L’édito de novembre 2025

La liberté académique : une exigence éthique, un enjeu démocratique

La liberté académique n’est pas une option. Elle constitue l’un des fondements de la recherche scientifique, et, au-delà, un pilier de la démocratie. Sans elle, la science s’étiole, la pensée s’uniformise et la société se prive d’une de ses plus puissantes capacités critiques : celle de comprendre le monde pour mieux le transformer.

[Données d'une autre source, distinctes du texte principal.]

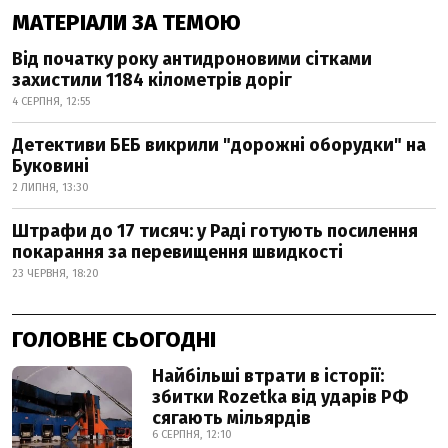
МАТЕРІАЛИ ЗА ТЕМОЮ
Від початку року антидроновими сітками
захистили 1184 кілометрів доріг
4 СЕРПНЯ, 12:55
Детективи БЕБ викрили "дорожні оборудки" на
Буковині
2 ЛИПНЯ, 13:30
Штрафи до 17 тисяч: у Раді готують посилення
покарання за перевищення швидкості
23 ЧЕРВНЯ, 18:20
ГОЛОВНЕ СЬОГОДНІ
Найбільші втрати в історії:
збитки Rozetka від ударів РФ
сягають мільярдів
6 СЕРПНЯ, 12:10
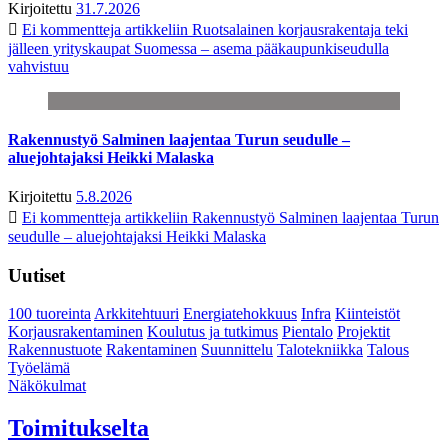
Kirjoitettu
31.7.2026
Ei kommentteja
artikkeliin Ruotsalainen korjausrakentaja teki
jälleen yrityskaupat Suomessa – asema pääkaupunkiseudulla
vahvistuu
Rakennustyö Salminen laajentaa Turun seudulle –
aluejohtajaksi Heikki Malaska
Kirjoitettu
5.8.2026
Ei kommentteja
artikkeliin Rakennustyö Salminen laajentaa Turun
seudulle – aluejohtajaksi Heikki Malaska
Uutiset
100 tuoreinta
Arkkitehtuuri
Energiatehokkuus
Infra
Kiinteistöt
Korjausrakentaminen
Koulutus ja tutkimus
Pientalo
Projektit
Rakennustuote
Rakentaminen
Suunnittelu
Talotekniikka
Talous
Työelämä
Näkökulmat
Toimitukselta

Cette affirmation du rôle central de la liberté académique dans nos sociétés a fait l’objet d’une tribune dans le journal Le Monde du 15 juin 2025, portée par le Comité d’éthique de l’Inserm et le CCNE (Comité consultatif national d’éthique pour les sciences de la vie et de la santé) et co-signée par vingt-quatre comités d’éthique institutionnels.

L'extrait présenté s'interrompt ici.